# rivarossi repair



## tman (Apr 4, 2011)

I found an old 4-6-2 rivarossi that looks great but it does not run.
Where can I get an exploded drawing so I can get it running?
Thanks for any help
T


----------



## T-Man (May 16, 2008)

HO Seeker .com


----------



## tjcruiser (Jan 10, 2010)

tman, T-Man,

Am I seeing double?!?

This is gonna get confusing. 

TJ


----------



## jonjdurkin (Feb 28, 2011)

*Rivarossi repair*

I also had a non-running Riv Pac. I found the problem was with the tender, which,as in all Rivs, is where the electrical pickup takes place. Make sure the wheels are transmitting electricity via the drawbar/wire combo to the motor. It this is OK, then check the motor brushes.


----------



## shaygetz (Sep 23, 2007)

...I would add, make sure the tender wheels are oriented properly, picking up power on the left side wheels.


----------



## tman (Apr 4, 2011)

jonjdurkin said:


> I also had a non-running Riv Pac. I found the problem was with the tender, which,as in all Rivs, is where the electrical pickup takes place. Make sure the wheels are transmitting electricity via the drawbar/wire combo to the motor. It this is OK, then check the motor brushes.

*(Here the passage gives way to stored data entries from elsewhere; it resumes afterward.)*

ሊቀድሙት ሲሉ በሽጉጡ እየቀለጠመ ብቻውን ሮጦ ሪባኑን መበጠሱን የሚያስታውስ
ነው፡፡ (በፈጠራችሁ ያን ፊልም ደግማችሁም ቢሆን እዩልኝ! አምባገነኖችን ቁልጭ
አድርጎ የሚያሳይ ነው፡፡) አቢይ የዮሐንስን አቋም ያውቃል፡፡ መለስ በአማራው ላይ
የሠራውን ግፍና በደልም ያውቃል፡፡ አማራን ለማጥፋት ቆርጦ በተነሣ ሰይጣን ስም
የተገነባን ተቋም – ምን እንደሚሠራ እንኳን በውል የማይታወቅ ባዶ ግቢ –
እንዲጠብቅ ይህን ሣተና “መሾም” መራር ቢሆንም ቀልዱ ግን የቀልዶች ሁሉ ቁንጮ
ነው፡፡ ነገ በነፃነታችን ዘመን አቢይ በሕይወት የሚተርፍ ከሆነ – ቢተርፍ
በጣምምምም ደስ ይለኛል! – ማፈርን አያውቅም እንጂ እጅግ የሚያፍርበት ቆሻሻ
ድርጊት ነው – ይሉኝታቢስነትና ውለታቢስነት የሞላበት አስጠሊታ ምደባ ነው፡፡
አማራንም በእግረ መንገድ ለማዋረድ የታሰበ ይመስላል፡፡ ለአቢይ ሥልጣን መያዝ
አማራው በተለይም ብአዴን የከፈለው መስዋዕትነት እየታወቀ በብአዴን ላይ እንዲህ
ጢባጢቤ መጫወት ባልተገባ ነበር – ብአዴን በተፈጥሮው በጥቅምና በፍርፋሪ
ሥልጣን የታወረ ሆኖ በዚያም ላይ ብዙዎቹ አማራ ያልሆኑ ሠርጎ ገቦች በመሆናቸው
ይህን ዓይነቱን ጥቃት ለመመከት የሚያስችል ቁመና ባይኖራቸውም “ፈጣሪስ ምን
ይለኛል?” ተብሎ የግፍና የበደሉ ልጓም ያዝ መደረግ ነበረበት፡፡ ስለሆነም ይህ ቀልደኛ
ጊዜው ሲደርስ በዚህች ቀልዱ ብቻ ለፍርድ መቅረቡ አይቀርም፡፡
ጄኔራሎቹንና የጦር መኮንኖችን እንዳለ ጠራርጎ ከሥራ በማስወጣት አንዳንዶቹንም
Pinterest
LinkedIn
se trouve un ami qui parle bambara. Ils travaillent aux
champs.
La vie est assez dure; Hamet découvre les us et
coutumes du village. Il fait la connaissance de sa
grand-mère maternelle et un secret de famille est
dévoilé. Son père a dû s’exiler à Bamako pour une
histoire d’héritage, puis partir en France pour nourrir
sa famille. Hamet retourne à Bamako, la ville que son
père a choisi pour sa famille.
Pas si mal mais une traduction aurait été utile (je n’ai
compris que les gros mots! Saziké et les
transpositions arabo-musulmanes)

It seem there was non contact in the drawBAR
THANKS
t


----------



## tman (Apr 4, 2011)

shaygetz said:


> ...I would add, make sure the tender wheels are oriented properly, picking up power on the left side wheels.


There was non contact in the drawbar---fixed
thanks for you help
t


----------



## norgale (Apr 4, 2011)

Which side is the left side? Sounds screwy I know but in the case of a diesel I don't even know which end is the front. Geeze! pete


----------